Accountable care organizations may drop out of the Medicare Shared Savings Program, states and healthcare plans are taking on unemployment issues brought on by COVID-19, and we offer a sneak peek into next week’s virtual conference from the Community Oncology Alliance.
Welcome to This Week in Managed Care, I’m Matthew Gavidia.
ACOs May Drop Out of MSSP
A survey by the National Association of Accountable Care Organizations finds that 56% of risk-based ACOs currently enrolled in the Medicare Shared Savings Program are likely to drop out of the program.

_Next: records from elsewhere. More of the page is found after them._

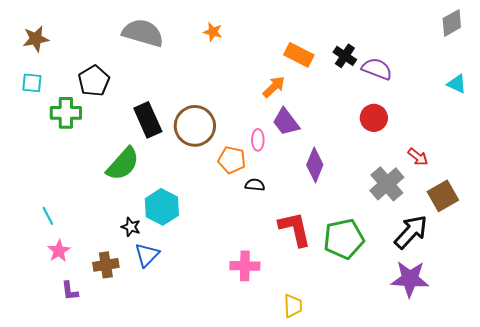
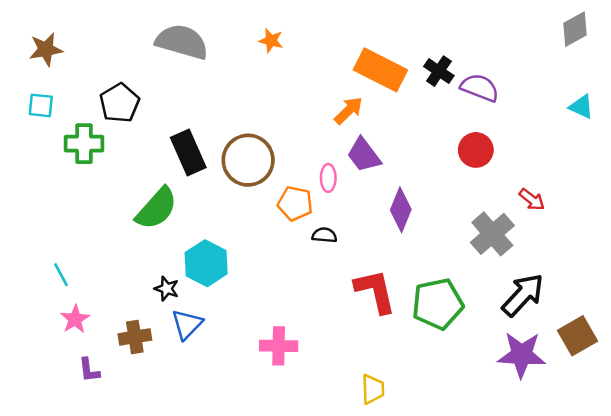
orange rectangle: (299, 55) -> (380, 70), size x1.4
brown square: (443, 196) -> (578, 336), moved
pink cross: (245, 266) -> (279, 346), moved

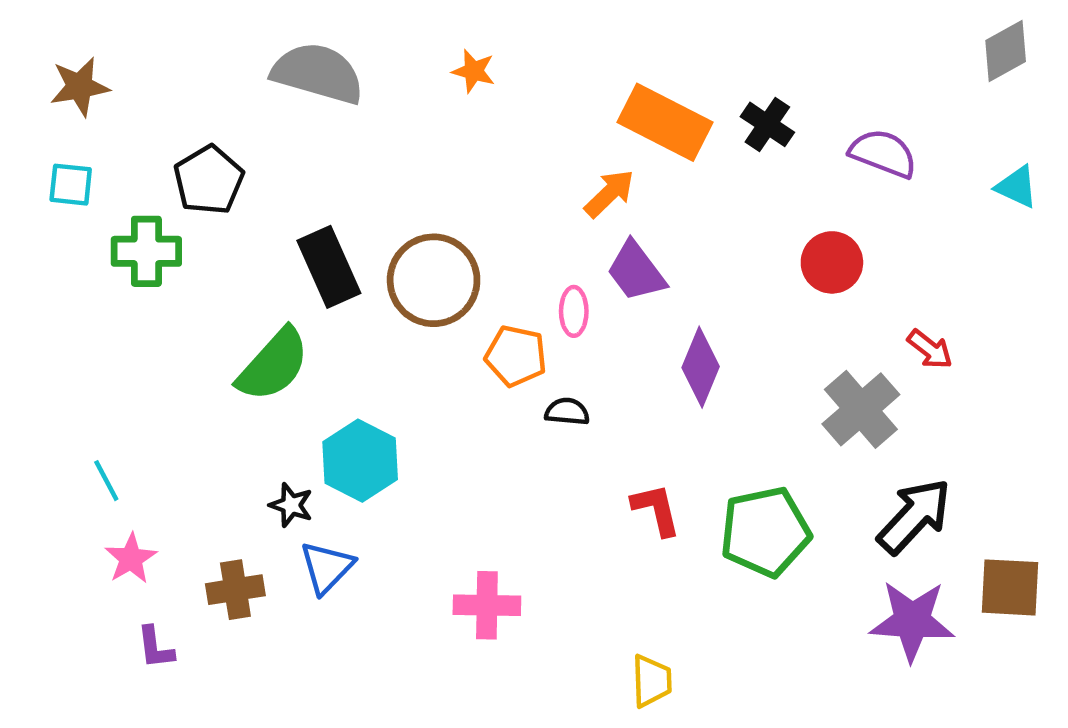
purple semicircle: (480, 88) -> (883, 153), moved
red L-shape: (375, 291) -> (656, 510), size x0.7
brown square: (578, 336) -> (1010, 587), turned 33

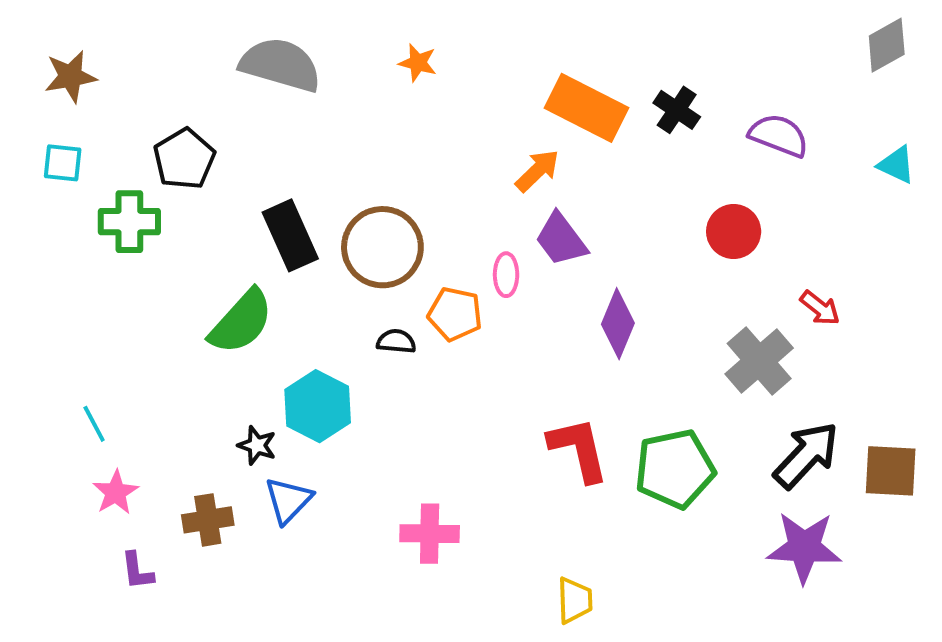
black semicircle: (567, 412) -> (396, 341), moved
red L-shape: (656, 510) -> (579, 449), size x1.4
brown square: (1010, 587) -> (891, 471), moved

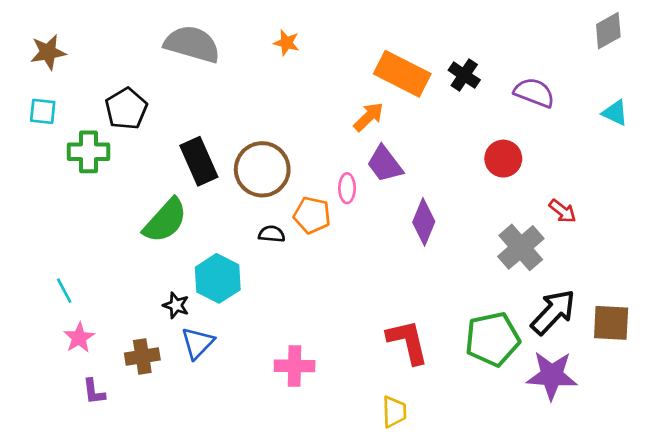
red L-shape: (579, 449) -> (408, 342), moved
green pentagon: (675, 469) -> (493, 339), moved

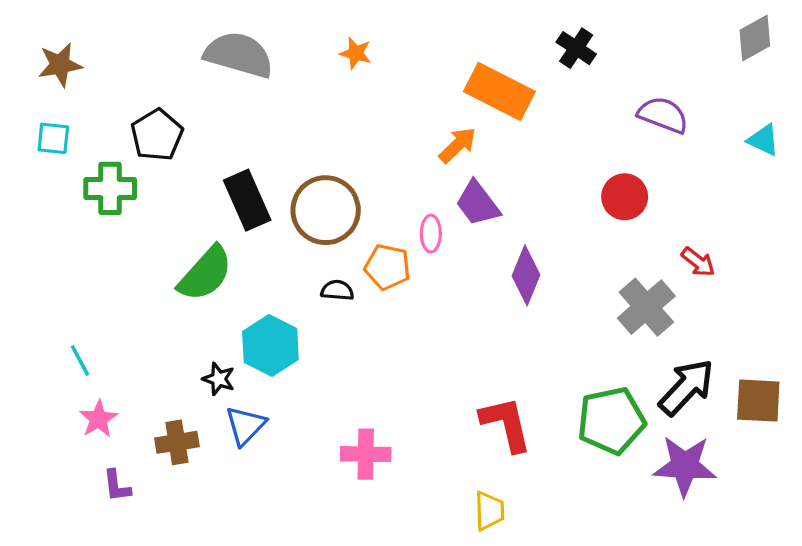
black cross: (464, 75) -> (576, 48), moved

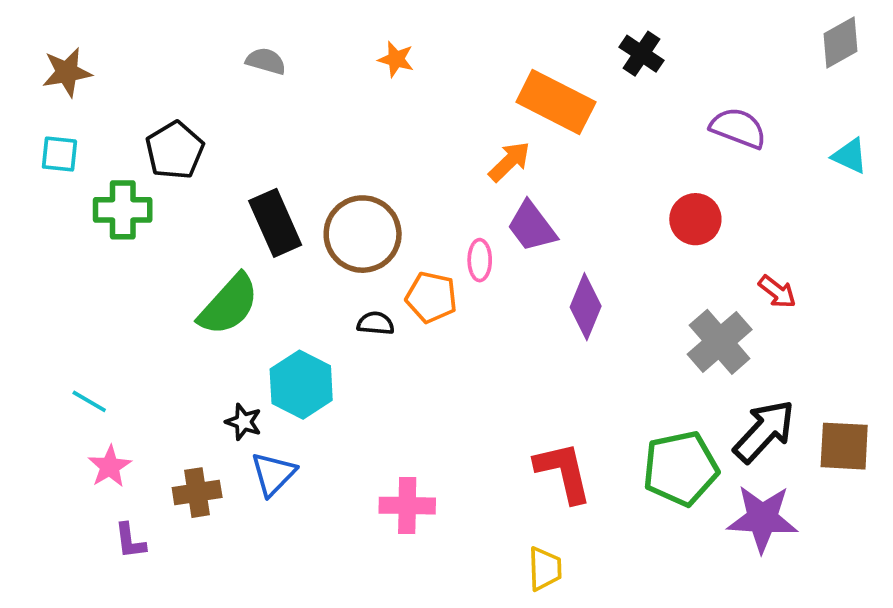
gray semicircle: (239, 55) -> (266, 61), size x0.5
cyan line: (80, 361) -> (89, 401), turned -32

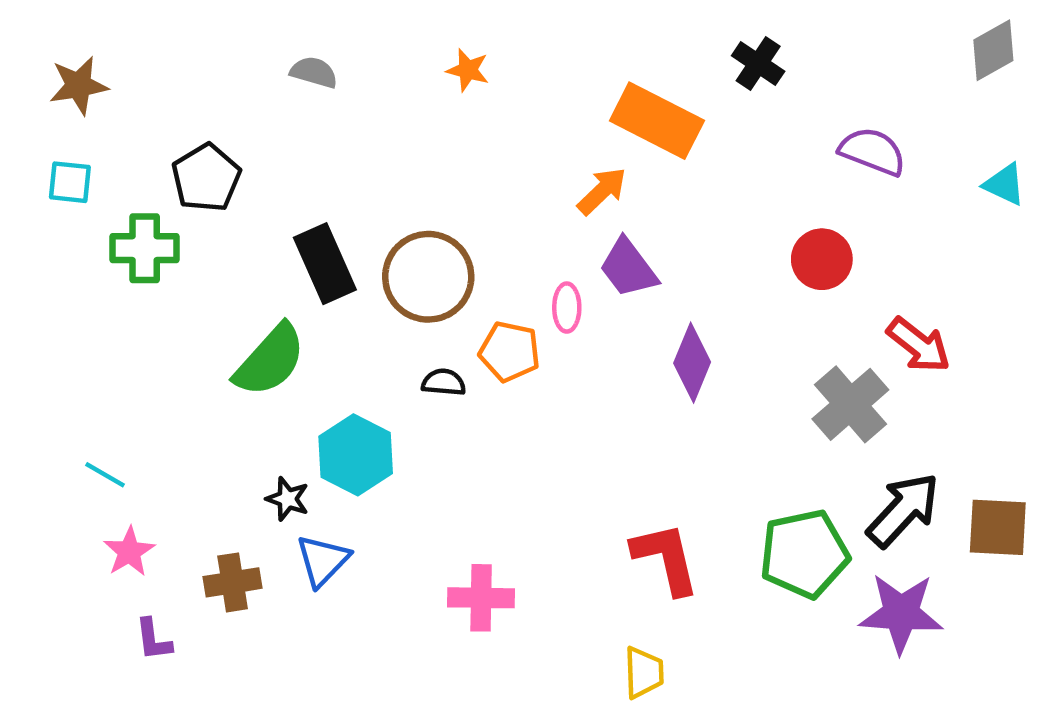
red arrow: (777, 292) -> (919, 345), size x1.4

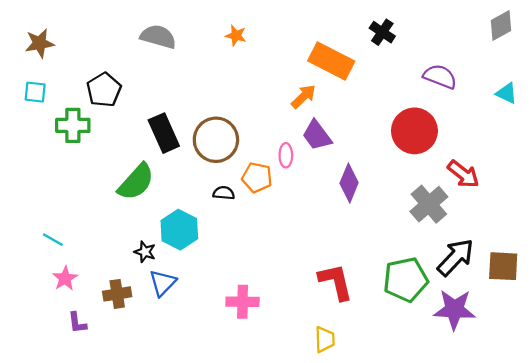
gray semicircle: (314, 72) -> (158, 37), size x1.5
red circle: (822, 259) -> (414, 131), size x1.5

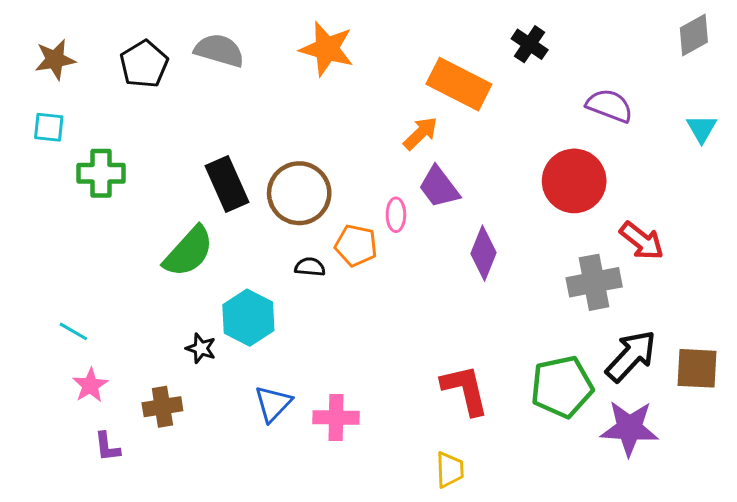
orange star: (236, 35) -> (327, 49), size x1.8
black pentagon: (104, 90) -> (144, 64), moved
cyan triangle: (507, 93) -> (702, 129), turned 35
gray cross: (429, 204) -> (594, 282), turned 30
blue triangle: (163, 283) -> (273, 404), moved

Respondents say they fear they will lose money in the program due to the COVID-19 pandemic.
Clif Gaus, president and chief executive officer of the National Association of Accountable Care Organizations, explained: “When ACOs made a commitment to assume risk, they didn’t expect they’d be handling the risk of a global pandemic.”
Gaus notes that CMS has not fully addressed the costs and disruptions caused by the pandemic, which may cause millions of Medicare beneficiaries to lose access to care coordination and quality improvement efforts if ACOs leave the program in droves.
“Medicare’s decade-long effort to change how we pay for healthcare to better reward quality and outcomes may be lost unless Washington acts quickly to throw these providers a lifeline,” Gaus said.
For more, visit ajmc.com.
States, Health Plans Prepare for Medicaid Influx
With 22 million Americans having filed for unemployment benefits in the last 4 weeks, Medicaid plans are preparing for a massive influx of beneficiaries, which will require information technology readiness, social service coordination, and, of course, financial resources.
AJMC® spoke with 2 experts on financial and technology strain that state Medicaid programs may face and how to navigate them—former Kentucky Medicaid commissioner Russ Fendley and Patrick Sturdivant, president of the Amerigroup Texas Medicaid plan—about the solutions.
Said Sturdivant, “We’re expecting that there will be an influx and we’re prepared to enroll new members and make sure they have access to the care that is required. There’s an increased need in our state, so we’re actively monitoring the situation; we have plans to expand as needed; we’ll continue to work on behalf of our members.”
For the full interview, visit ajmc.com.
Community Oncology Conference Goes Virtual
Next week, the Community Oncology Alliance will present their 2020 Community Oncology Conference in a virtual format.
In a series of previews for the virtual meeting, we spoke with Dr Lee Schwartzberg, the chief medical director of West Cancer Center and the chief medical officer of OneOncology, who is moderating a stakeholder panel discussion on genomic profiling in cancer, and Dr Debra Patt, executive vice president of policy and strategy at Texas Oncology, who is presenting on applied informatics in oncology.
AJMC.com will bring you full coverage of the virtual meeting, which will take place from April 23 to 24.
For full conference coverage, visit ajmc.com.
Webinar to Feature Insights on Telemedicine in Oncology
Next Monday, April 20, at 5:15 pm Eastern time, AJMC® will be hosting a webinar titled “Bringing Telemedicine to Oncology Practice in COVID-19,” with experts from Florida Cancer Specialists.
The webinar will share insights on how healthcare providers can rapidly implement telemedicine in the oncology practice during the COVID-19 pandemic.
For access to this complimentary webinar, register here.
Paper of the Week
Now we bring you Paper of the Week, which looks back at research and commentary of the past 25 years in The American Journal of Managed Care® and why it matters today.
With the discussion over how and when to prescribe the cocktail of antimalarial drugs and antibiotics int he time of COVID-19, we look back at our most-read paper of 2016, which described antibiotic prescribing patterns in the United States. In “Variation in US Outpatient Antibiotic Prescribing Quality Measures According to Health Plan and Geography,” authors from the CDC found disparities by region in antibiotic use for common complaints, such as sore throats in children and respiratory infection. Despite protocols to prevent overuse of antibiotics, and thus avoid vulnerability to superbugs, health plans in South Central states were far more likely to prescribe antibiotics when they were not warranted.
For the full paper, visit ajmc.com.
For all of us at AJMC®, I’m Matthew Gavidia. Thanks for joining us.